9 minutos de leitura

Quando gigantes como OpenAI, Meta e Google pareciam ter escrito o roteiro da corrida pela inteligência artificial, uma startup chinesa entrou em cena para reescrever essa narrativa. Com um sistema em código aberto, a DeepSeek mostra que o futuro da IA não tem dono.

A startup chinesa lançou seus próprios grandes modelos de linguagem (LLM), o V-3 e o R1, com resultados comparáveis aos do Gemini, do Google e do Chat GPT-4, da Open AI. Longe de ser uma big tech, a DeepSeek usou 27 vezes menos recursos computacionais do que a companhia de Sam Altman. E até 35 vezes menos recursos do que o Google.

O R1 também é um modelo de pensamento, no qual o algoritmo é capaz de gerar raciocínio. Apenas OpenAI e Google tinham este tipo de LLM. O sistema chinês foi arquitetado para operar em chips três vezes menos potentes do que os utilizados pelas grandes companhias de tecnologia norte-americanas. Até então, acreditava-se que hardwares de “médio porte” não tinham capacidade para treinar grandes modelos de IA. 

Em outras palavras, diferentemente do que as grandes empresas de tecnologia pregavam, não são necessários bilhões de dólares e acesso aos chips mais recentes (e caros) da NVIDIA para inovar. Na verdade, o campo está aberto para a competição. E o futuro da IA está longe de ser definido.

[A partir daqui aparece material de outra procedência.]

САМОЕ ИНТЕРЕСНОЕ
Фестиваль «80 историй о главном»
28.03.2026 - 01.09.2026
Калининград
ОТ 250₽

“É a prova para aqueles que achavam que a OpenAI já tinha ganho a corrida. A corrida nem começou ainda”, diz o brasileiro Marcellus Amadeus, cientista da Universidade de Stanford e empreendedor de startups de inteligência artificial. 

Amadeus é chefe de tecnologia da Amadeus AI e especialista em desenvolvimento de LLMs. O pesquisador explica que a DeepSeek não foi um “momento Sputnik”, já que a empresa usou técnicas conhecidas pela comunidade de IA.

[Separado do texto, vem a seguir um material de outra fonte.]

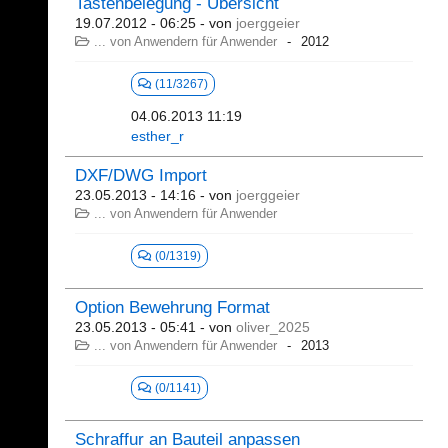
Tastenbelegung - Übersicht
19.07.2012 - 06:25
- von
joerggeier
... von Anwendern für Anwender
2012
(11/3267)
04.06.2013 11:19
esther_r
DXF/DWG Import
23.05.2013 - 14:16
- von
joerggeier
... von Anwendern für Anwender
(0/1319)
Option Bewehrung Format
23.05.2013 - 05:41
- von
oliver_2025
... von Anwendern für Anwender
2013
(0/1141)
Schraffur an Bauteil anpassen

O sistema foi lançado em licença “open-weight”, a versão “código aberto” da IA. A companhia não compartilha os dados de treinamento do algoritmo, mas divide como o algoritmo “raciocina” e como é treinado. Duas informações essenciais que empresas do setor costumam deixar trancadas.

A falta dos dados de treinamento abriu espaço para a OpenAI acusar a DeepSeek de roubo de propriedade intelectual. Segundo a companhia de Sam Altman, o V3 usou informações do ChatGPT-4 e infringiu os direitos autorais da companhia. 

“Ironicamente, a OpenAI responde por vários processos com a mesma acusação”, lembra Amadeus. 

FUTURO DA IA: DE ONDE VEM A INOVAÇÃO

De acordo com o paper da companhia, o custo final para testar o modelo de IA foi de US$ 5,6 milhões. O valor não leva em conta os gastos com infraestrutura, mão de obra e geração de dados sintéticos. De qualquer forma, ele contrasta com os recentes US$ 191 mihões gastos pelo Google para treinar o novo Gemini, por exemplo.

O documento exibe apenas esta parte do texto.